> EXERCISE: The line with "در دنیای پویای" marks where to begin; print it and all lines after it in the material below exactly, skipping pictures.

[[ PROVIDED DATA, beginning ]]

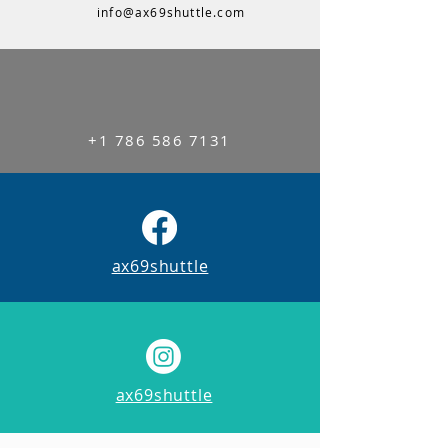
info@ax69shuttle.com
+1 786 586 7131
ax69shuttle
ax69shuttle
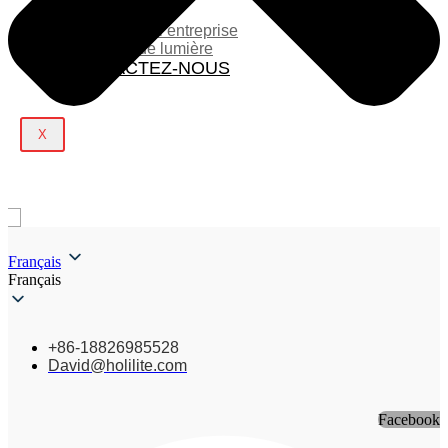
BLOG
Actualités de l’entreprise
Spectacle de lumière
CONTACTEZ-NOUS
X
Français
Français
+86-18826985528
David@holilite.com
Facebook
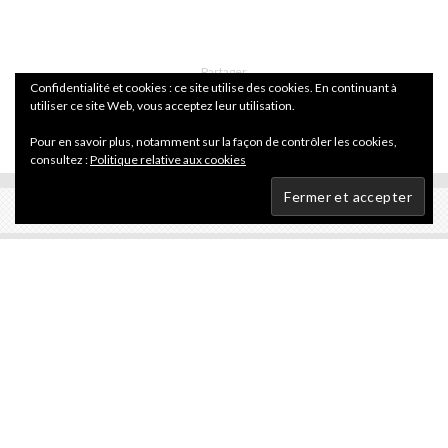
Partager
Confidentialité et cookies : ce site utilise des cookies. En continuant à
utiliser ce site Web, vous acceptez leur utilisation.
Pour en savoir plus, notamment sur la façon de contrôler les cookies,
consultez :
Politique relative aux cookies
Actualité
·
4 mai 2009
La trilogie Helldorado à 15 euros !
Ce n’est sûrement pas par pure générosité que les éditions
Casterman sortent un pack des trois tomes d’
Helldorado
à 15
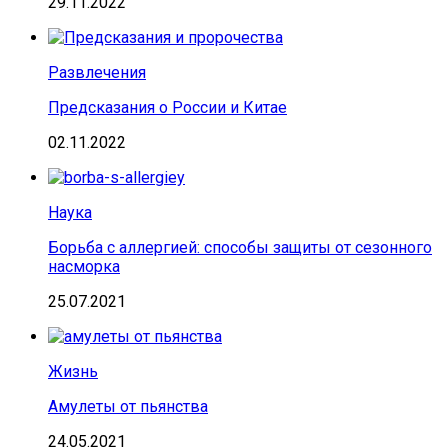
29.11.2022
Развлечения
Предсказания о России и Китае
02.11.2022
Наука
Борьба с аллергией: способы защиты от сезонного
насморка
25.07.2021
Жизнь
Амулеты от пьянства
24.05.2021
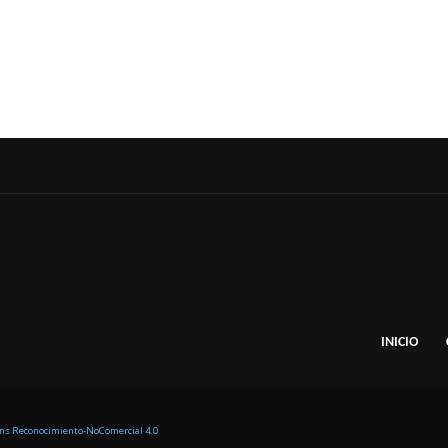
INICIO
ons Reconocimiento-NoComercial 4.0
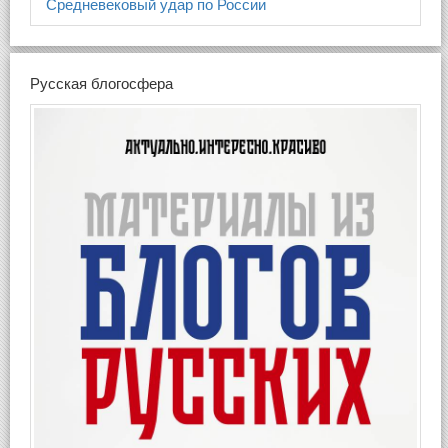
Средневековый удар по России
Русская блогосфера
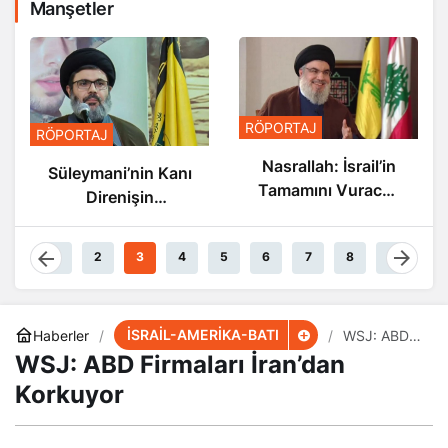
Manşetler
RÖPORTAJ
RÖPORTAJ
Nasrallah: İsrail’in
Süleymani’nin Kanı
Tamamını Vuracak
Direnişin
Güçteyiz
Damarlarında
Akıyor
1
2
3
4
5
6
7
8
9
İSRAİL-AMERİKA-BATI
Haberler
WSJ: ABD
Firmaları
WSJ: ABD Firmaları İran’dan
İran’dan
Korkuyor
Korkuyor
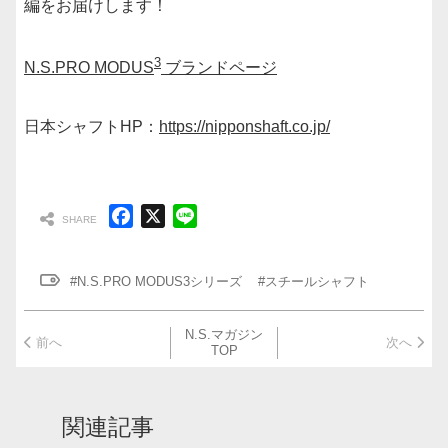
編をお届けします！
3
N.S.PRO MODUS
ブランドページ
日本シャフトHP：
https://nipponshaft.co.jp/
F
X
L
a
i
c
n
#N.S.PRO MODUS3シリーズ
#スチールシャフト
e
e
b
o
N.S.マガジン
前へ
次へ
TOP
o
k
関連記事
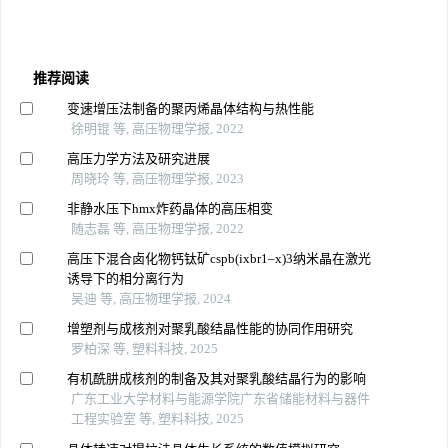
推荐阅读
变速增压法制备的聚丙烯晶体结构与热性能
徐明锟 等, 高压物理学报, 2022
高压力学方法及研究进展
周晓玲 等, 高压物理学报, 2023
非静水压下hmx炸药晶体的高压相变
随志磊 等, 高压物理学报, 2022
高压下混合卤化物钙钛矿cspb(ixbr1–x)3纳米晶在激光
诱导下的相分离行为
吴迪 等, 高压物理学报, 2024
增塑剂与成核剂对聚乳酸结晶性能的协同作用研究
罗柏深 等, 塑料科技, 2025
有机酰肼成核剂的制备及其对聚乳酸结晶行为的影响
广东工业大学材料与能源学院广东省储能材料与器件
工程实验室 等, 塑料科技, 2025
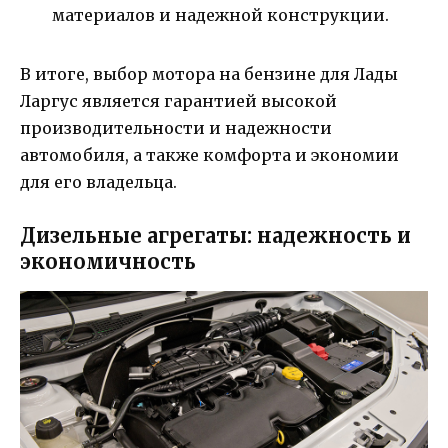
материалов и надежной конструкции.
В итоге, выбор мотора на бензине для Лады
Ларгус является гарантией высокой
производительности и надежности
автомобиля, а также комфорта и экономии
для его владельца.
Дизельные агрегаты: надежность и
экономичность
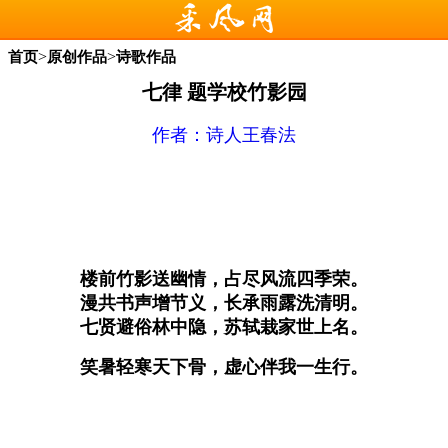
>
>
首页
原创作品
诗歌作品
七律 题学校竹影园
作者：
诗人王春法
楼前竹影送幽情，占尽风流四季荣。
漫共书声增节义，长承雨露洗清明。
七贤避俗林中隐，苏轼栽家世上名。
笑暑轻寒天下骨，虚心伴我一生行。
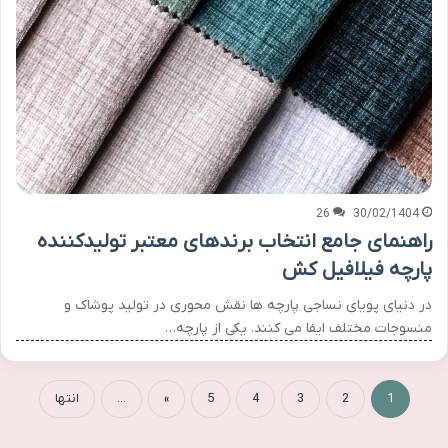
26
30/02/1404
راهنمای جامع انتخاب برندهای معتبر تولیدکننده
پارچه فیلافیل کش
در دنیای پویای نساجی پارچه ها نقش محوری در تولید پوشاک و
منسوجات مختلف ایفا می کنند. یکی از پارچه…
1
2
3
4
5
»
...
انتها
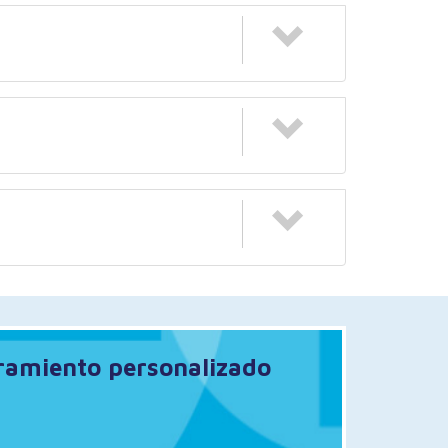
oramiento personalizado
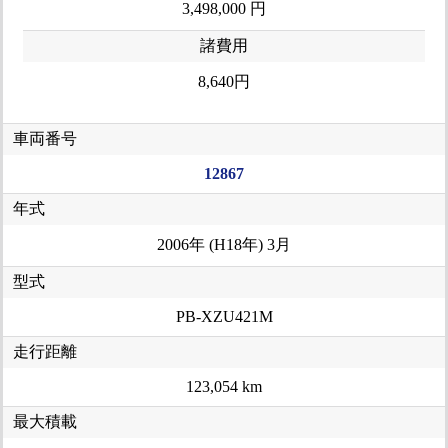
3,498,000 円
諸費用
8,640円
車両番号
12867
年式
2006年 (H18年) 3月
型式
PB-XZU421M
走行距離
123,054 km
最大積載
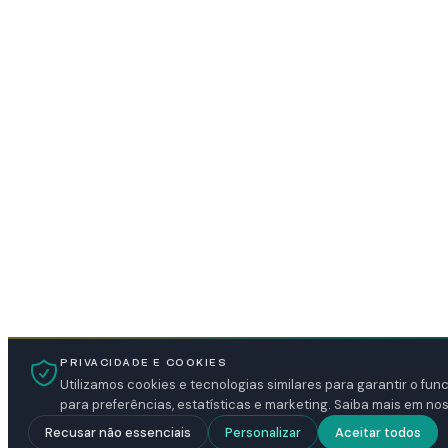
PRIVACIDADE E COOKIES
Utilizamos cookies e tecnologias similares para garantir o fu
Estritamente necessários
para preferências, estatísticas e marketing. Saiba mais em no
Indispensáveis ao funcionamento do portal: sessão, proteção CSRF 
Recusar não essenciais
Personalizar
Aceitar todos
autenticação em áreas restritas.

[[ PROVIDED DATA, end ]]

> YOUR RESPONSE:
در دنیای پویای نساجی پارچه ها نقش محوری در تولید پوشاک و
منسوجات مختلف ایفا می کنند. یکی از پارچه…
1
2
3
4
5
»
...
انتها
oramiento personalizado
3,498,000 円
諸費用
8,640円
車両番号
12867
年式
2006年 (H18年) 3月
型式
PB-XZU421M
走行距離
123,054 km
最大積載
PRIVACIDADE E COOKIES
Utilizamos cookies e tecnologias similares para garantir o fu
Estritamente necessários
para preferências, estatísticas e marketing. Saiba mais em no
Indispensáveis ao funcionamento do portal: sessão, proteção CSRF 
Recusar não essenciais
Personalizar
Aceitar todos
autenticação em áreas restritas.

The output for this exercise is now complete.